A team of 12 senior mechanical engineering majors is designing and building a tactical combat robot (TCR) as a senior capstone project. The team will attempt to use its battle bot to disarm and disable other TCRs at the eighth annual RoboGames in San Mateo, Calif., April 15-17.
Working on a real-world project with team dynamics and constraints on time and resources is the type of experience the future engineers will find in a professional setting.
“This experience working hands-on in a group on a manufacturing project will impress any employer,” says Nathan Terwilliger (Honesdale, Pa.).
Each TCR in the competition will be remotely operated by the team members. It will battle against other 120-lb TCRs, armed with vertical or horizontal spinning weapons such as hammers, hatchets, clamps, and saws. The bots face off in a 25-by-25-foot steel-floored arena surrounded by spikes. Although the goal is to destroy the opposing team’s TCR, points are also awarded for inflicting damage. Following each round, the winning team has a limited amount of time to make repairs to its bot.
Each team member is responsible for a different aspect of designing and building the bot. Some work on the frame, while others focus on the drive system, primary weapon, or recovery system.
“There is a large team effort required to make sure it is one working robot as opposed to a bunch of separate subsystems,” says Scott Blond (Syosset, N.Y.).

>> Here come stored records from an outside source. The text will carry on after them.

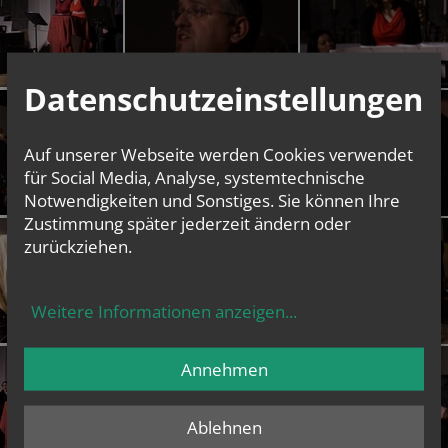
Datenschutzeinstellungen
Auf unserer Webseite werden Cookies verwendet
für Social Media, Analyse, systemtechnische
Notwendigkeiten und Sonstiges. Sie können Ihre
Zustimmung später jederzeit ändern oder
zurückziehen.
Weitere Informationen anzeigen
...
Annehmen
Ablehnen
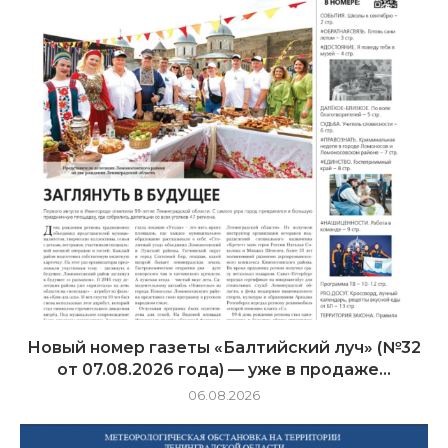
Новый номер газеты «Балтийский луч» (№32
от 07.08.2026 года) — уже в продаже...
06.08.2026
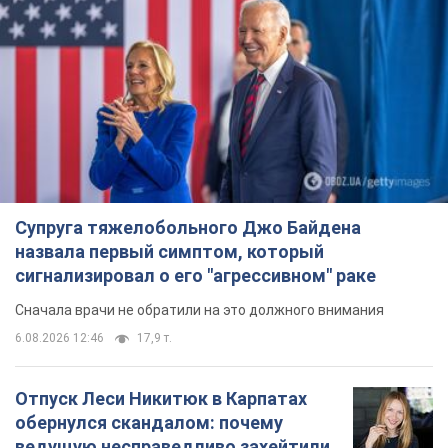
Супруга тяжелобольного Джо Байдена
назвала первый симптом, который
сигнализировал о его "агрессивном" раке
Сначала врачи не обратили на это должного внимания
6.08.2026 12:46
17,9 т.
Отпуск Леси Никитюк в Карпатах
обернулся скандалом: почему
ведущую несправедливо захейтили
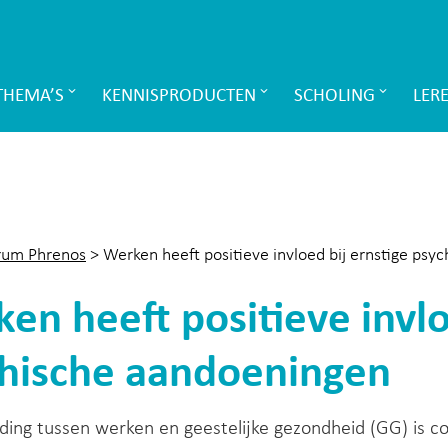
THEMA’S
KENNISPRODUCTEN
SCHOLING
LER
rum Phrenos
>
Werken heeft positieve invloed bij ernstige psy
en heeft positieve invlo
hische aandoeningen
ing tussen werken en geestelijke gezondheid (GG) is co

Although none of the team members has experience specifically in robotics, their sophomore course in manufacturing and design laid the framework needed to participate in Robogames.

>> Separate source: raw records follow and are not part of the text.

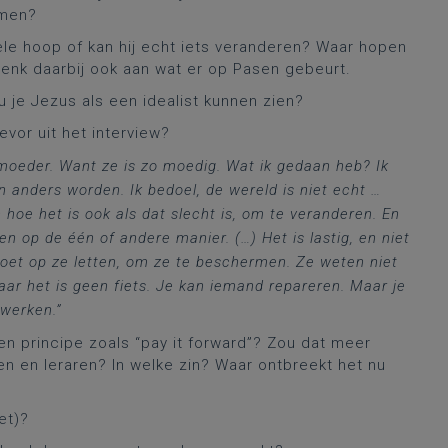
emen?
dele hoop of kan hij echt iets veranderen? Waar hopen
 Denk daarbij ook aan wat er op Pasen gebeurt.
u je Jezus als een idealist kunnen zien?
evor uit het interview?
 moeder. Want ze is zo moedig. Wat ik gedaan heb? Ik
 anders worden. Ik bedoel, de wereld is niet echt …
 hoe het is ook als dat slecht is, om te veranderen. En
en op de één of andere manier. (…) Het is lastig, en niet
oet op ze letten, om ze te beschermen. Ze weten niet
aar het is geen fiets. Je kan iemand repareren. Maar je
 werken.”
en principe zoals “pay it forward”? Zou dat meer
n en leraren? In welke zin? Waar ontbreekt het nu
et)?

“That course really prepares you for the mindset you need to go into any engineering and design project,” says Terwilliger. The students also have the guidance of adviser Steven Nesbit, professor of mechanical engineering, who mentored last year’s team as well.

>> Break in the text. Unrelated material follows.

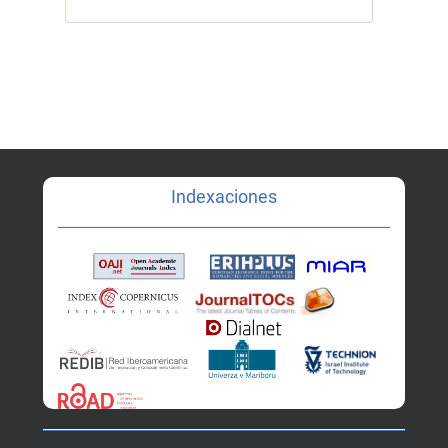
Indexaciones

At this point, the team has completed its design work and spending a lot of time in the shop welding, machining, and troubleshooting. The students hope to have the frame and drive system ready soon so that they have plenty of time to practice maneuvering the TCR before the competition.
The Robogames guidelines specify that the battle bots cannot have weapons that launch projectiles, but otherwise, teams have a lot of leeway in design.
“Anything that stays on your bot is fair game,” says team leader Alexander Mednick (Nelson, N.H.).
The bot will feature a spinning steel disk armed with a tooth to inflict damage on other bots. “It gets going at an ungodly speed,” Mednick says.
It will also include a flipper arm recovery system, which should upright the bot if it gets flipped over in combat.
Mednick says he likes their bot’s chances at the competition. “As long as our frame holds together, and it should, if all else fails, we can just run into them really hard,” he says.
The team also includes Stephanie Bereday (Irvington, N.Y.), Andy Casey (Malvern, Pa.), William Collins (Seven Valleys, Pa.), James Hilbert (Whippany, N.J.), Tommy Kondash (State College, Pa.), Conor O’Neill (Plymouth Meeting, Pa.), Greg Quartier (Huntington, N.Y.), and Matt Russell (Landing, N.J.).